While the western media and politicians rail over the killing of Christians during the horrific terrorist attacks in Sri Lanka this past weekend, there was little if any reaction or righteous indignation over Saudi Arabia’s brutal mass execution of 37 Shias Muslims only a few days later.
On Tuesday, the government of Saudi Arabia beheaded 37 Saudi citizens, 34 of whom belonged to the persecuted minority Shi’ite (Shia) sect, executed for supposed “terrorism-related crimes” and for what has been described by some journalists as mere “terror thinking.”
According to political commentator and dissident Ali Al-Ahmed, director of the Gulf Institute in Washington, it was the largest mass execution of Shiites in the kingdom’s history. Amnesty International said they believed the men were convicted “after sham trials” which relied on confessions extracted by torture.
As the global outrage over the supposed violent killing of journalist Jamal Khashoggi fades, the Saudi authorities seem to be wielding their sword more confidently – and even attracting new direct foreign investment.

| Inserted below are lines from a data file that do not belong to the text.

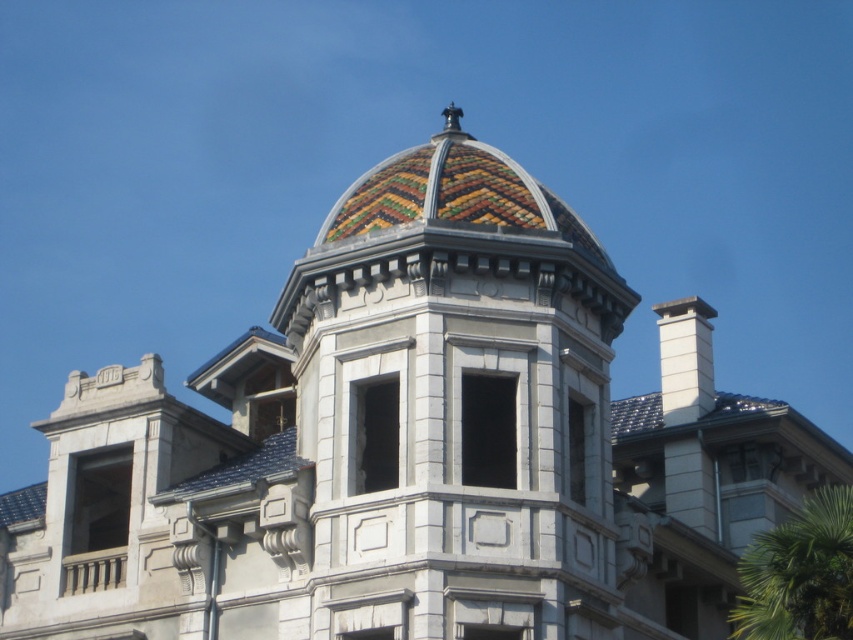 In the scene shown: You are standing in front of the grand building and want to take a photo of the multicolored mosaic dome at center and the green leafy palm tree at lower right. Which object should you point your camera upwards to capture?

You should point your camera upwards to capture the multicolored mosaic dome at center because it is located above the green leafy palm tree at lower right.

What are the coordinates of the multicolored mosaic dome at center?

The coordinates of the multicolored mosaic dome at center are at point (x=456, y=403). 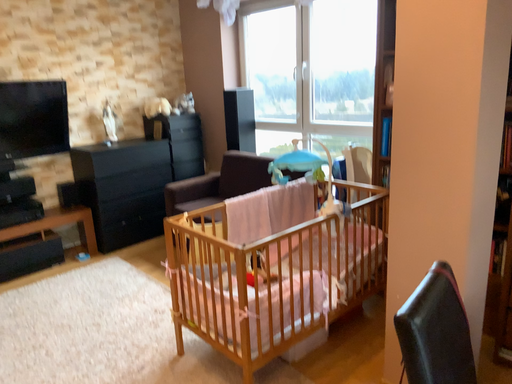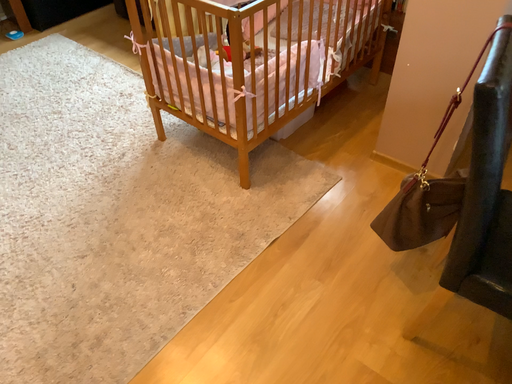 Question: Which way did the camera rotate in the video?

Choices:
 (A) rotated right
 (B) rotated left

Answer: (A) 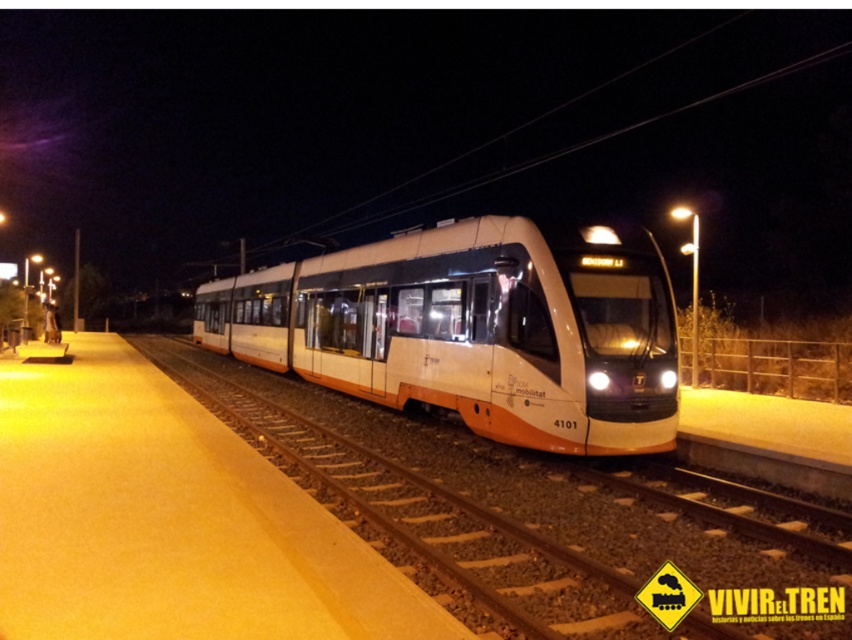 You are a passenger waiting on the platform and see the white metallic track at center and the white glossy train at center. Which object is closer to you as you stand at the edge of the platform?

The white metallic track at center is closer to you because it is positioned in front of the white glossy train at center, meaning it is nearer to your current position on the platform edge.

You are a maintenance worker who needs to inspect the white metallic track at center. You are currently standing on the platform near the white glossy train at center. Can you safely walk to the track without needing to cross the train?

The distance between the white metallic track at center and the white glossy train at center is 16.55 feet, so yes, you can safely walk to the track without needing to cross the train since there is enough space around the train to reach the track. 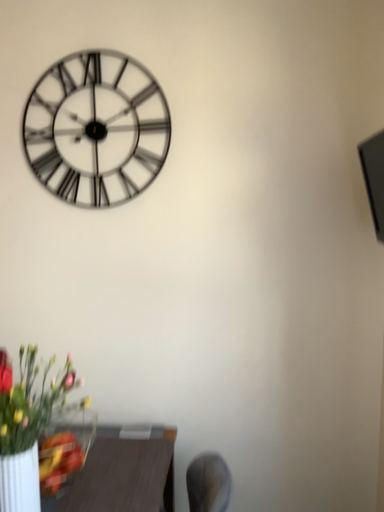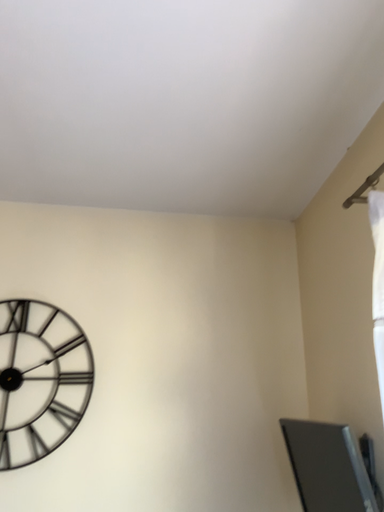 Question: Which way did the camera rotate in the video?

Choices:
 (A) rotated upward
 (B) rotated downward

Answer: (A) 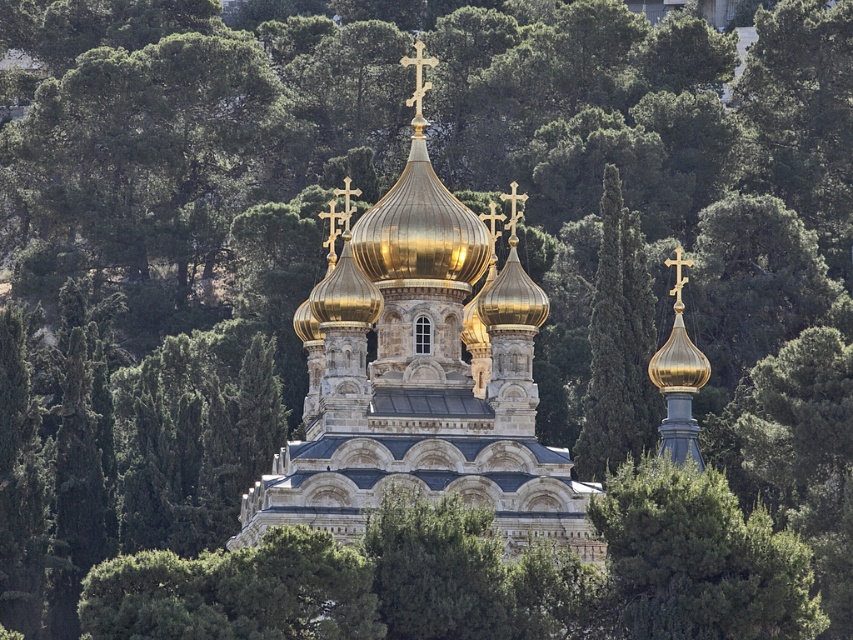 Consider the image. Which of these two, gold stone church at center or green leafy tree at center, stands taller?

gold stone church at center

Describe the element at coordinates (421, 376) in the screenshot. I see `gold stone church at center` at that location.

The image size is (853, 640). Identify the location of gold stone church at center. (421, 376).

Crown Prince Mohammad bin Salman.
In addition to the Shia killings, the government lived-up to its barbaric reputation by publicly pinning the executed body and severed head of one convicted Sunni extremist to a pole.
Tuesday’s violent purge marked the largest mass execution in the Kingdom since January 2016, when 47 people were executed for alleged “terrorism-related crimes”. Among those executed were four Shias, including prominent Shiite cleric Sheikh Nimr al-Nimr. His death triggered mass protests across the Muslim world, including Iran where angry Shias sacked the Saudi embassy in Tehran, leading to a chilling of relations between the two regional hegemons. The Wahhabi establishment in Saudi Arabia hated and feared al-Nimr because of his popularity and potential to generate a political following which might ultimately challenge the ruling families theocratic dictatorship.
It is also believed that this current wave of Saudi persecution and murder of Shias is connected to the Trump Administration’s hawkish stance on Iran and Yemen, with Crown Prince Mohammad bin Salman feeling even more emboldened to target Shias due to U.S. President Donald Trump’s unrelenting diplomatic and economic attack on Iran.
“This is political,” said Ali Al-Ahmed. “They didn’t have to execute these people, but it’s important for them to ride the American anti-Iranian wave.”
Many in the west are unaware that the majority of victims of religious or sectarian persecution and killing are in fact Muslim, and not Christian which the western media seem to infer. A study conducted by Center for Strategic and International Studies entitled, Islam and the Patterns in Terrorism and Violent Extremism, shows that Muslims, and particularly Muslim minority sects, suffer more than any other demographic when measuring global patterns of violence. The numbers may be much higher than this study shows, as it does not include Saudi Arabia’s four year-long massacre (backed by US and UK) of Shias in Yemen, or the continuous Israeli killing and ethnic cleansing of Muslims in Palestine.
CSIS strategic chair Anthony Cordesman explains:
“It is far too easy for analysts who are not Muslim to focus on the small part of the extremist threat that Muslim extremists pose to non-Muslims in the West and/or demonize one of the world’s great religions, and to drift into some form of Islamophobia—blaming a faith for patterns of violence that are driven by a tiny fraction of the world’s Muslims and by many other factors like population, failed governance, and weak economic development.”